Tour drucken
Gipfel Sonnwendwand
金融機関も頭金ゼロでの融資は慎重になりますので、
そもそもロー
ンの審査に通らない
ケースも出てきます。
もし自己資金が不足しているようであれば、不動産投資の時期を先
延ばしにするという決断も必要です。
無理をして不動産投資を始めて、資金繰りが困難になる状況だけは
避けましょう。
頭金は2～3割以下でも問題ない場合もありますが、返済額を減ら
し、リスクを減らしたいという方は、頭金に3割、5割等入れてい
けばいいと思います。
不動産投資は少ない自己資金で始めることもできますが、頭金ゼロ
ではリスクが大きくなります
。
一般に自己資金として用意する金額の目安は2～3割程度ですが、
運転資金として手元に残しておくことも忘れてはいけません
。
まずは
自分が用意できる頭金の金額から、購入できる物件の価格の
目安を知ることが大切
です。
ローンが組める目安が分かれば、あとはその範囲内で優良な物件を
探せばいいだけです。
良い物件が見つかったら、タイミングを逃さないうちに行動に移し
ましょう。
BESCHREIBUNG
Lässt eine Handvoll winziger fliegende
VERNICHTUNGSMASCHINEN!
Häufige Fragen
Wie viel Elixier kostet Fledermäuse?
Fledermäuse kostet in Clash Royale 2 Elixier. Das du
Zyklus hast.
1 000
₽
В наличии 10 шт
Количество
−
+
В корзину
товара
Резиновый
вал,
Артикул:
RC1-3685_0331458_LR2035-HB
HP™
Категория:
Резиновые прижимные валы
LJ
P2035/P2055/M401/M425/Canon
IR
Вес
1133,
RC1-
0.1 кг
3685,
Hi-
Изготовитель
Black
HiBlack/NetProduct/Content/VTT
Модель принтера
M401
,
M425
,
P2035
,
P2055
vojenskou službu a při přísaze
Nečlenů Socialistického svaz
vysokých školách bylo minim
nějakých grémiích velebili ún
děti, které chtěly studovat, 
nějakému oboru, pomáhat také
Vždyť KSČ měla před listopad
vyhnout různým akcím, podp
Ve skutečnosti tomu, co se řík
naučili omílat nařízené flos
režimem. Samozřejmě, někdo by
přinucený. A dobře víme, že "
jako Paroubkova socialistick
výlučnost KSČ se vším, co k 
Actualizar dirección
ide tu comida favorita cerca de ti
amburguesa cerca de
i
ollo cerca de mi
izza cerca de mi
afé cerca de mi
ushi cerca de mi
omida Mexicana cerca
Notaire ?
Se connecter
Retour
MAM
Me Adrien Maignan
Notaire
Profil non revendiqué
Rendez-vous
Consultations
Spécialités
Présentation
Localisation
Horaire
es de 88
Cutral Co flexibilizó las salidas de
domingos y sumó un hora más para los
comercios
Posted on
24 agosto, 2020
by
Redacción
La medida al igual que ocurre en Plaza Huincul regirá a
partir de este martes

[EXERCISE PROMPT]: Find the lines above that include the string "Fledermäuse" and copy them.

[OUTPUT FOR THIS TASK]:
Wie viel Elixier kostet Fledermäuse?
Fledermäuse kostet in Clash Royale 2 Elixier. Das du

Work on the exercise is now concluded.